● TASK: Which lines of the records below contain the word "Saône"? Report each of them in full.

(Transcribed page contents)
◇ ◇ ◇ ◇
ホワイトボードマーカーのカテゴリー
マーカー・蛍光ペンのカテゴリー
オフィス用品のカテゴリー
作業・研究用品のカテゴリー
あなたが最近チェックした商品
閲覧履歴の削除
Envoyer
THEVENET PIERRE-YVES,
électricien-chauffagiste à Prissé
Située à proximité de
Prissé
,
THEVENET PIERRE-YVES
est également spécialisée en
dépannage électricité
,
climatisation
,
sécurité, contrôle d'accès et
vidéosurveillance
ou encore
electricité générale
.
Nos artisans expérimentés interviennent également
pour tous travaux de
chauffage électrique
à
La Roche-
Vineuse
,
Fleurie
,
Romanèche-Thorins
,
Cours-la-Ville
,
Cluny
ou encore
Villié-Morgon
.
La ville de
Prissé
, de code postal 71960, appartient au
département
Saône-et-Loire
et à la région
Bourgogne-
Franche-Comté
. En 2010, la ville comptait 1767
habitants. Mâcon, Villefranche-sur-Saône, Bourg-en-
◇ ◇ ◇ ◇
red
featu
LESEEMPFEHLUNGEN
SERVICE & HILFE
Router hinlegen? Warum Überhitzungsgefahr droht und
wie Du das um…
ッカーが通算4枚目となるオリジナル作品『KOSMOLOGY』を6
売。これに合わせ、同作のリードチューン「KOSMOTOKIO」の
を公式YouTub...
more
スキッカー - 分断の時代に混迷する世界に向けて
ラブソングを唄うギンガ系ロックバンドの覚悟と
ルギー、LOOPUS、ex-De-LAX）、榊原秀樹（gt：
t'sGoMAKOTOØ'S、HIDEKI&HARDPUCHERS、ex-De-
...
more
◇ ◇ ◇ ◇
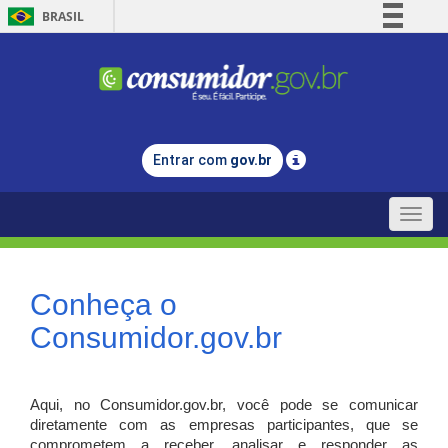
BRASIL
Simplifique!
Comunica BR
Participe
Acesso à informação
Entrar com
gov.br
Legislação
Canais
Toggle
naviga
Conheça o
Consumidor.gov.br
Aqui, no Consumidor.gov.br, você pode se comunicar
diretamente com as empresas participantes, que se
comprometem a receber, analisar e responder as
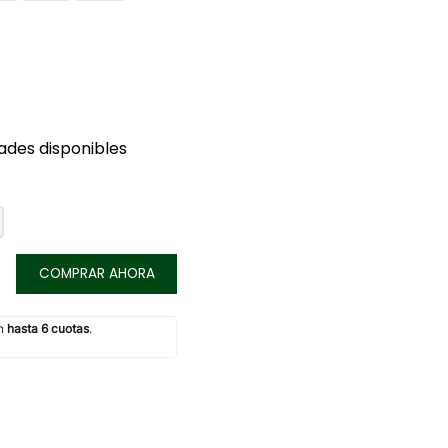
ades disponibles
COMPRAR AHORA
◇ ◇ ◇ ◇
● YOUR RESPONSE:
Saône-et-Loire
habitants. Mâcon, Villefranche-sur-Saône, Bourg-en-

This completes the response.